A buyer side guide to GitHub Advanced Security licensing in 2026. How the per committer metric works, what the 2025 SKU split changed, and the scope lever that controls the bill.
GitHub Advanced Security is a paid add on to GitHub Enterprise, billed per committer for the cloud product and per active committer for the server product. The metric counts who pushes code, not who reads it, which is why the bill rarely matches your developer headcount.
This guide is for engineering and procurement leaders sizing a GitHub Advanced Security purchase in 2026. Read it with the GitHub Enterprise licensing guide and the Microsoft security licensing guide.
GHAS is an add on. You buy it on top of GitHub Enterprise, and it is metered by the committer, the unique user who pushes code to a repository where GHAS is switched on.
Microsoft owns GitHub and documents the model on the GitHub Advanced Security billing page. The metric is the same idea across cloud and server, with a different counting window for each.
A committer is any account that has pushed a commit to a GHAS enabled repository. The window matters, because that is what turns a one time contributor into a billable line.
GitHub broke the single GHAS product into two SKUs. You can now buy them apart, which helps teams that only need one half.
List pricing runs near 30 dollars per committer per month for each new SKU. The total depends on how many of your committers touch GHAS enabled repositories, not on your seat count.
GitHub Advanced Security indicative list pricing, 2026
| SKU | Metric | Indicative list | What it covers |
|---|---|---|---|
| Code Security | Per committer per month | 30 dollars | Code scanning, CodeQL, dependency review |
| Secret Protection | Per committer per month | 30 dollars | Secret scanning, push protection |
| Both SKUs | Per committer per month | 60 dollars | Full original GHAS feature set |
| Bundled in GHE | Included | No extra | Base GitHub Enterprise only, no GHAS |
The active committer count picks up contractors, short term contributors, and automation. Each one that pushes to a GHAS enabled repository adds to the metered total.
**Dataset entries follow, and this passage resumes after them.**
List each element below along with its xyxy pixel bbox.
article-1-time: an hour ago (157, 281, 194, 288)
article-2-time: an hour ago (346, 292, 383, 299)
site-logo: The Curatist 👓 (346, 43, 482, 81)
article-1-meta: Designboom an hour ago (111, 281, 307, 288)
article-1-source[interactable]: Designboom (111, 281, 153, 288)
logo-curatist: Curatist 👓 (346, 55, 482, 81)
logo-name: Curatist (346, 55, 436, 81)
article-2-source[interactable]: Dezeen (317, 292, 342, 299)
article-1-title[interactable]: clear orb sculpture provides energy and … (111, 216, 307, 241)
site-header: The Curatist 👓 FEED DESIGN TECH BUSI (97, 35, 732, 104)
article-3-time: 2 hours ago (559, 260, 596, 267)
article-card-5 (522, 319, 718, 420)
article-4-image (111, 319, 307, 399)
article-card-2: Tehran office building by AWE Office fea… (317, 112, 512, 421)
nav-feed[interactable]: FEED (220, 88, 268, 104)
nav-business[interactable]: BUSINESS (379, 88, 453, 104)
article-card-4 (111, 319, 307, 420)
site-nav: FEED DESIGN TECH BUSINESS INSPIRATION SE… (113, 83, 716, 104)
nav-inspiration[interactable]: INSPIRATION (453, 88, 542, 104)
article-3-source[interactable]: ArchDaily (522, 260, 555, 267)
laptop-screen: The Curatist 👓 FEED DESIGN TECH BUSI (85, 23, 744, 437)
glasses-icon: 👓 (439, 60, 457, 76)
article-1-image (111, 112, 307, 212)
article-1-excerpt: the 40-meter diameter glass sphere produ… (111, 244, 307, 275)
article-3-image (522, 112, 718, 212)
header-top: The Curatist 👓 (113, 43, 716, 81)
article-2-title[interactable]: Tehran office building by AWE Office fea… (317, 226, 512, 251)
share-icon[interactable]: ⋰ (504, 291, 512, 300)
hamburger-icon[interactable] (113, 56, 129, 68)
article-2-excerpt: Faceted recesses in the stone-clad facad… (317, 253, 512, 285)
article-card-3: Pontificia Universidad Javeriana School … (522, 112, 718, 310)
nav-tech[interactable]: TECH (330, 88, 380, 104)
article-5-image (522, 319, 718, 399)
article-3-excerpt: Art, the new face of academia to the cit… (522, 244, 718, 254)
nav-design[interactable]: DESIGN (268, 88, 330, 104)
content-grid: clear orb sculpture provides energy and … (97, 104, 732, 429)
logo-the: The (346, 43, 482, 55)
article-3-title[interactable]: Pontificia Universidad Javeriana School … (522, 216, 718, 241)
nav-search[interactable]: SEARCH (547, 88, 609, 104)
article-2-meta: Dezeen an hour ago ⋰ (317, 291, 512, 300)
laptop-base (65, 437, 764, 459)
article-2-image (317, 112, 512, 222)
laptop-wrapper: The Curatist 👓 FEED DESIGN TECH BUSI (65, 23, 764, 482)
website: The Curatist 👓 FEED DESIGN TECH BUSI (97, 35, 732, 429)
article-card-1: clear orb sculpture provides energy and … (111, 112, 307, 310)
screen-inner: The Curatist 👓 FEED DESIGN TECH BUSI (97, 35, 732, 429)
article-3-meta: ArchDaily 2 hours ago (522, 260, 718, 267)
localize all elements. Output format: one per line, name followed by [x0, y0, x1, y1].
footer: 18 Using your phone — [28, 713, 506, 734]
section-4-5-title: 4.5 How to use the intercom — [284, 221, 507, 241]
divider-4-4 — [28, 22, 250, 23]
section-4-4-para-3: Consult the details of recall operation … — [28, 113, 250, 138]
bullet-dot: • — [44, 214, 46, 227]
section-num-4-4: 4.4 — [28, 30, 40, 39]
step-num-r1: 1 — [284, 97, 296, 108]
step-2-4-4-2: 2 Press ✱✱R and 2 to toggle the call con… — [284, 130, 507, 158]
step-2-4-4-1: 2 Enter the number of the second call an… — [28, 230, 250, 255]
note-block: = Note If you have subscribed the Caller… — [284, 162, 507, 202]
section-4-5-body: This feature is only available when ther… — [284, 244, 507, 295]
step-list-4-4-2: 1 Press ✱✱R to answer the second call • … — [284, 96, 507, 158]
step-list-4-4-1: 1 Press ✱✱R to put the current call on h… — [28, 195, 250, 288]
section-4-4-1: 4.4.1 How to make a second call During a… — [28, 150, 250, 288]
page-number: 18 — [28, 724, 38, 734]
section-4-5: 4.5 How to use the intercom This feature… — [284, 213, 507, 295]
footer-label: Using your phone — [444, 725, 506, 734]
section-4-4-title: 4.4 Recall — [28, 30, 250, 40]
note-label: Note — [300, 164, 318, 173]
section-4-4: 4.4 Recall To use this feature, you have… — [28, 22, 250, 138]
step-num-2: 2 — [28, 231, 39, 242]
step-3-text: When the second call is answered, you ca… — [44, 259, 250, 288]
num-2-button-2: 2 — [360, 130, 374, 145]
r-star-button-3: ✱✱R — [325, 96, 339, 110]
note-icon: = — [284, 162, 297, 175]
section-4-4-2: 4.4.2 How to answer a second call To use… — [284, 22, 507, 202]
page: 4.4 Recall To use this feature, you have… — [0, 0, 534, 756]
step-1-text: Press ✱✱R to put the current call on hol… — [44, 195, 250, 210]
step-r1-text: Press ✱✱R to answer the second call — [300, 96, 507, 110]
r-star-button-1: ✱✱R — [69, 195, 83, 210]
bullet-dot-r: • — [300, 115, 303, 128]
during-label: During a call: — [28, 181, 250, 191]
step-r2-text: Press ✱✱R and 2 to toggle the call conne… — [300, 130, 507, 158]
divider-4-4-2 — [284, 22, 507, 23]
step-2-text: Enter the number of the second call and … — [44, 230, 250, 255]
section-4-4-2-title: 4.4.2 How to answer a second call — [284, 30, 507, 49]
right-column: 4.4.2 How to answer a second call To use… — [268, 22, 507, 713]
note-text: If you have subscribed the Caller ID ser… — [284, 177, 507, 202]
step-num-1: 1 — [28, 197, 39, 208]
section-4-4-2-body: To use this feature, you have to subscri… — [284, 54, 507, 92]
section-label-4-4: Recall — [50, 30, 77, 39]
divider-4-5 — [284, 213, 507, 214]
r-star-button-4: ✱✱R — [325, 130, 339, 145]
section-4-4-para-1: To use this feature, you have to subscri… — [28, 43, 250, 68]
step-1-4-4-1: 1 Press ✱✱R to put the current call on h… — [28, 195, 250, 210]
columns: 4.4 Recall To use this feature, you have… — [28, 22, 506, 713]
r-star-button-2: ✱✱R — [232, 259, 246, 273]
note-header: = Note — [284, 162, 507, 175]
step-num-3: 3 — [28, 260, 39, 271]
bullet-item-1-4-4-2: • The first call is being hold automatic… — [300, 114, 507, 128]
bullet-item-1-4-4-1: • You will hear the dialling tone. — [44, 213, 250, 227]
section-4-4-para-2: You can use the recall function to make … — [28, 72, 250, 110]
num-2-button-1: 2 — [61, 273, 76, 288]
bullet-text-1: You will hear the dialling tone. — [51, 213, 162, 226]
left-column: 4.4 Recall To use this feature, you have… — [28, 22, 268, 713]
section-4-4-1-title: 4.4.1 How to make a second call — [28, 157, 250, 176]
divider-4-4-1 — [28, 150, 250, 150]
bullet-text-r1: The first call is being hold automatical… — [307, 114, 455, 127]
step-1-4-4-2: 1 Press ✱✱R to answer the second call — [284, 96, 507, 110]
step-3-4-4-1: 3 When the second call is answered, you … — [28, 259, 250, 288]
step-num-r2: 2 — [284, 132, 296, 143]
Scope. You decide which repositories have GHAS switched on. Enabling it organization wide is the most common reason a quote comes back far higher than expected.
GHAS is not priced by who can see the code. It is priced by who pushes it. Control the repository scope and you control the bill, not the other way around.
GHAS is licensed per committer as an add on to GitHub Enterprise. A committer is any unique user who pushed code to a repository where GHAS is enabled, so the bill tracks active contributors rather than total seats or readers.
A committer is an account that pushed a commit to a GHAS enabled repository. On GitHub cloud the count uses a rolling 90 day window, so a developer who stops pushing eventually drops out of the billable total.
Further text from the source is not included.